To determine the frequency and clinical predictors of seizures and markers of epileptiform activity in a non-critically ill general inpatient population.


We performed a retrospective cohort study of patients 18 years and older who underwent inpatient electroencephalography (EEG) between January 1, 2005, and December 31, 2010, for an indication of spells or altered mental status. The EEGs and reports were reviewed for ictal activity, interictal epileptiform abnormalities, and nonepileptiform abnormalities. Demographic and clinical data were gathered from the electronic medical record to determine seizure predictors.

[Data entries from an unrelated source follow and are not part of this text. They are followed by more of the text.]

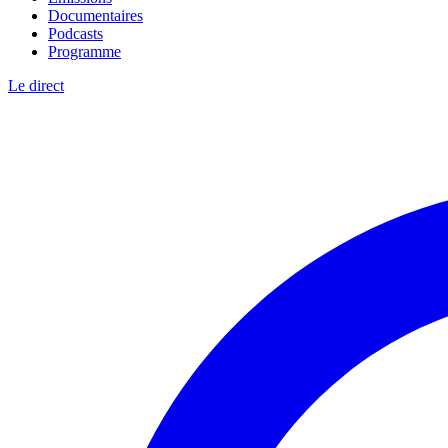
Documentaires
Podcasts
Programme
Le direct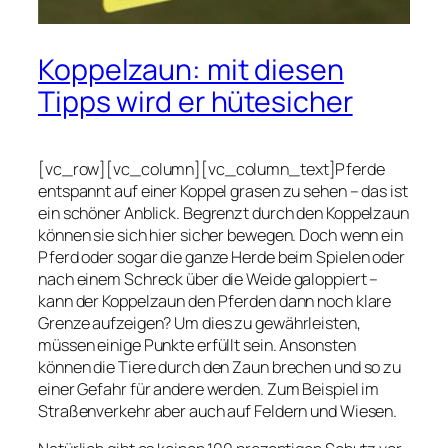
Koppelzaun: mit diesen
Tipps wird er hütesicher
[vc_row][vc_column][vc_column_text]Pferde
entspannt auf einer Koppel grasen zu sehen – das ist
ein schöner Anblick. Begrenzt durch den Koppelzaun
können sie sich hier sicher bewegen. Doch wenn ein
Pferd oder sogar die ganze Herde beim Spielen oder
nach einem Schreck über die Weide galoppiert –
kann der Koppelzaun den Pferden dann noch klare
Grenze aufzeigen? Um dies zu gewährleisten,
müssen einige Punkte erfüllt sein. Ansonsten
können die Tiere durch den Zaun brechen und so zu
einer Gefahr für andere werden. Zum Beispiel im
Straßenverkehr aber auch auf Feldern und Wiesen.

Of 2235 patients screened, 1048 met the inclusion criteria, of which 825 (78.7%) had an abnormal EEG finding. Seizures occurred in 78 of 1048 patients (7.4%), and interictal epileptiform discharges were noted in 194 of 1048 patients (18.5%). An intracranial mass and spells as the indication for the EEG were independently associated with the group of patients experiencing seizures in a multivariate logistic regression model (adjusted for age, sex, EEG indication, intracranial mass, stroke, and history of epilepsy). Ninety-seven percent of patients (69 of 71) experienced their first seizure within 24 hours of monitoring, and the presence of seizures was associated with a lower likelihood of being discharged (odds ratio, 0.45; 95% CI, 0.27-0.76).


Seizures occurred at a high frequency in hospitalized patients with spells and altered mental status. The EEG may be an underused investigative tool in the hospital with the potential to identify treatable causes of these common disorders.